Bernard's lawyers say information showing that Bernard held a lowly position in the gang that killed the Bagleys was not presented to the jury, and that he was not present when the Bagleys were abducted by Vialva and forced into the trunk of their car. Later, after Vialva, who was 19 at the time, shot the couple in the trunk, Bernard followed Vialva's orders to set the car on fire, according to trial records.

While all five jurors still agree that both Bernard and Vialva were guilty, they said that Bernard did not seem to have intended to kill the Bagleys. His execution is set for Dec. 10.

Vialva was executed with lethal injections in September, the first Black man to face the punishment since the Trump administration resumed carrying out the death penalty in the federal justice system after a 17-year hiatus. During that time, some states have continued to carry out executions of people convicted of capital crimes in state courts.

One of the five jurors, Gary McClung, said in a telephone interview that he regretted his vote for the death penalty for Bernard, whom he thought got swept along in a crime he did not set out to commit.

"I had misgivings from the beginning," he said. "I just didn't stand for my convictions as I should have initially during the trial, and it's something that has weighed on my conscience for a good while."

He said the two defendants had strikingly different demeanors during the trial: Vialva was "pretty harsh, sometimes a little indifferent to what was going on;" Bernard, he said, "seemed pretty broken" and "overwhelmed by the whole situation."

The U.S. Department of Justice, which fields clemency petitions on the president's behalf, did not respond to a request for comment.

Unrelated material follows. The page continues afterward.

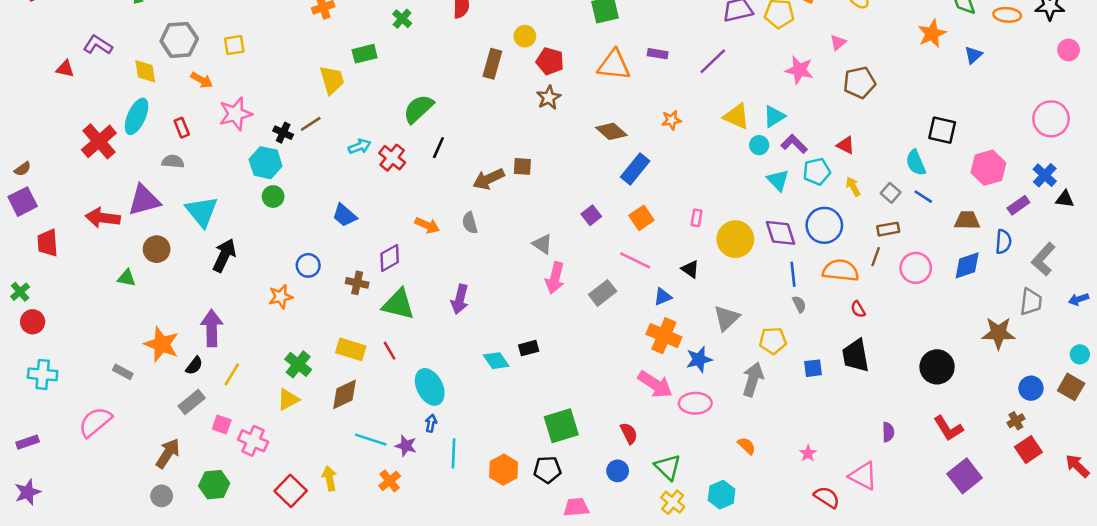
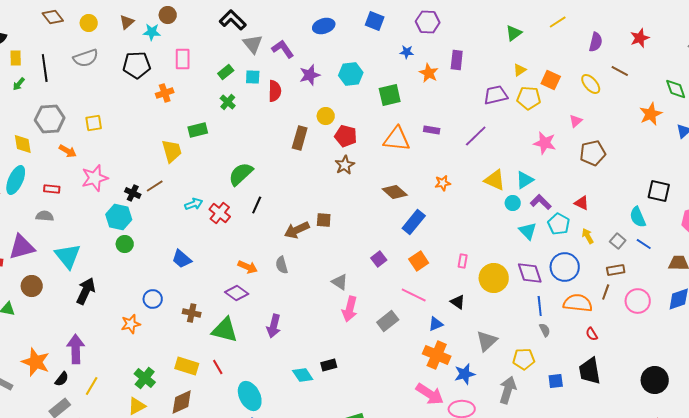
red rectangle: (182, 128) -> (52, 189), turned -63
cyan pentagon: (817, 171) -> (559, 224), turned -30
purple diamond: (390, 258) -> (237, 293), moved, turned 65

The family of the Bagleys could not be reached for comment, but the mother of Todd Bagley, Georgia Bailey, said in a statement after Vialva's execution that Trump's resumption of executions had brought her family closure and justice.

The U.S. government has executed seven men this year, more than twice as many as all of Trump's predecessors combined going back to 1963. Three more executions are scheduled in November and December, including that of Bernard.